Unlike the other two weapons, there is very little difference between an electric sabre and a steam or dry (non-electric) one. The blade itself is the same in steam and electric sabres, as there is no need for a blade wire or pressure-sensitive tip in an electric sabre. An electric sabre has a socket, which is generally a 2-prong or bayonet Foil socket with the two contacts shorted together.

The target area for sabre consists of the torso above the waist, as well as the arms and head (excluding the hands). When fencing with electric equipment, a manchette, or sabre cuff, is used in conjunction with the lamé and electrically conductive mask to ensure that the entire target area forms a single circuit.

Because touches can be scored using the edge of the blade, there is no need for a pressure sensitive head to be present on the end of the blade (thus having the button). When fencing "electric" (as opposed to "steam" or "dry") a current runs through the sabre blade. When the blade comes into contact with the lamé, the electrical mask, or the manchette, the current flows through the body cord and interacts with the scoring equipment.

The lockout time for sabre was originally 300 to 350 milliseconds (varying by the reliability of the machine used). In 2005, however, the FIE voted 51-33 to decrease the lockout time. They then proceeded to vote 50-32 to decrease it to the specified time of approximately 120 milliseconds. Both sabre and foil are now fenced “wirelessly” at major competitions where radio transmitters are used and no ground wires allowing fencers better movement.

Changing the lockout timing effectively changed the way sabre is fenced, perhaps equivalent to if a piece used in chess had a different movement pattern assigned to it - although the essential nature of the game would remain the same, the strategies for attack and defence would need to be rethought.

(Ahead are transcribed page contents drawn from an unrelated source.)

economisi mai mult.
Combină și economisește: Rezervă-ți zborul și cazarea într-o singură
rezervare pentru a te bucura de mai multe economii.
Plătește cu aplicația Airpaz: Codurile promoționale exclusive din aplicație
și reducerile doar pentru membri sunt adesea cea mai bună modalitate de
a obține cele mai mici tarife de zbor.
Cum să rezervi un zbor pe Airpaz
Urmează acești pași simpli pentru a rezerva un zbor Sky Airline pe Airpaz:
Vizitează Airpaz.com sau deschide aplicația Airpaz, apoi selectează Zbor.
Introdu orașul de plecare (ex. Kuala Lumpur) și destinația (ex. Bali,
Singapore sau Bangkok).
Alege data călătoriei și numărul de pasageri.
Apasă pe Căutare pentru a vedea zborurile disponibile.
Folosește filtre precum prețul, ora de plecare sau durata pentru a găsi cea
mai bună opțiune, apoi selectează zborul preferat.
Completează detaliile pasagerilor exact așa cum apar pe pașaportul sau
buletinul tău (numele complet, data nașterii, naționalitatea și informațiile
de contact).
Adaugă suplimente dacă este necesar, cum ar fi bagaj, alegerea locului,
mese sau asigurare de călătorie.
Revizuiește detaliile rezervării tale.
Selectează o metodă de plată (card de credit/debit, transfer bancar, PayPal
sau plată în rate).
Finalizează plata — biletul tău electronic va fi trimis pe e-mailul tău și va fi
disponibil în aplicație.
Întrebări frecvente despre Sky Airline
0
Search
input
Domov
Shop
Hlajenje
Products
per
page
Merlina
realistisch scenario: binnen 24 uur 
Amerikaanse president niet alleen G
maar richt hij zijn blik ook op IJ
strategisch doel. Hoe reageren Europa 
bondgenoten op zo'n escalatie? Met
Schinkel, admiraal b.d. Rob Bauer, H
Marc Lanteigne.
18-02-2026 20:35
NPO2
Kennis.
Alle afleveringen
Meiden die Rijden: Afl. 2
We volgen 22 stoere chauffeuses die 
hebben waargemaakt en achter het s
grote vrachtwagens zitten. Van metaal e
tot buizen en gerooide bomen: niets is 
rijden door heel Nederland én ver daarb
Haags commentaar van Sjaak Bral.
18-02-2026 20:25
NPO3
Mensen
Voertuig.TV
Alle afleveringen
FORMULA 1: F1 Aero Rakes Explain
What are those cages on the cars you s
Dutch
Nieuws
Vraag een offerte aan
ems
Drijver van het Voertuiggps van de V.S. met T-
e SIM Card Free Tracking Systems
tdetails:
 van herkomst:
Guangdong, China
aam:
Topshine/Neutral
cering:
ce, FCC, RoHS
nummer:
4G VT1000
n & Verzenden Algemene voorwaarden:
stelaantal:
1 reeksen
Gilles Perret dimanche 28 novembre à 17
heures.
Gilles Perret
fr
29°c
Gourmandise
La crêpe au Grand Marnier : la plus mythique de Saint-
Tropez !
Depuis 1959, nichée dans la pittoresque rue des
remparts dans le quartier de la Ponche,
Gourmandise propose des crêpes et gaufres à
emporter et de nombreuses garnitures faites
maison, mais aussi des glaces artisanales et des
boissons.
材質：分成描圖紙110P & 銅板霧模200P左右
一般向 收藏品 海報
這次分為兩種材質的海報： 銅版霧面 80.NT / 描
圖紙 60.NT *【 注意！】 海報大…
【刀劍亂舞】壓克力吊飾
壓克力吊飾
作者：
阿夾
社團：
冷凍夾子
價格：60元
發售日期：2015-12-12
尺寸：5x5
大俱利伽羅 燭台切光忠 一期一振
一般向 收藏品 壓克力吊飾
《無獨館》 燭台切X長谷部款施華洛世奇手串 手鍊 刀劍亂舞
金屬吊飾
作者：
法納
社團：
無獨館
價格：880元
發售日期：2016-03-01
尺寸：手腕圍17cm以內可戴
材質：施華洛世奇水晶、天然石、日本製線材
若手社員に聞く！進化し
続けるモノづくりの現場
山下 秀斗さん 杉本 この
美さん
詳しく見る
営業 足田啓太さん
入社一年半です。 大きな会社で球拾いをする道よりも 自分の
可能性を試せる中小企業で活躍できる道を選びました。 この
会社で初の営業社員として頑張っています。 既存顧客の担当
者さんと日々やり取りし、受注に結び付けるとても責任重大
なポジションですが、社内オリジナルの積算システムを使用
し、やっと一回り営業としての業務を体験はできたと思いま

The timing change was initially greeted with a degree of controversy, as many fencers were accustomed to having the longer timings. This made the techniques, currently employed, vulnerable to fast stop-cuts (a hit made by the defender that lands whilst the attacker is still beginning their attack) or remises (a second attack made by the original attacker after the first has technically finished). It was commonly regarded that the shorter timings would only encourage poor technique and an 'attack only' mentality, negating much of the art of the sport.

Remises and stop-cuts would not normally score a point as a hit by the attacker would take priority. However the hit made with priority may arrive too late under the shorter timings to register and so the stop-cuts and remises would indeed score.

As a result of the narrower timings, the efficacy of attacks into preparation was increased, meaning that it was now more critical that the preparing fencer must already have begun an attack by the time the two fencers were in hitting distance of each other.

The techniques of how to parry and riposte have been extended. The solid parries, used extensively before the change of timings, would be supplemented by an additional step back by the defender to avoid the attacker remising (continuing to push their blade after their attack has technically done) or else the defence to be performed as a beat-attack, an extending arm that deflects the oncoming attack halfway through the extension before hitting the original attacker's target area.

With hindsight, the shorter timings seem to have encouraged a tightening and refinement of the original techniques with smaller, neater moves so that, on the whole, sabre became faster and more precise than it had ever been before.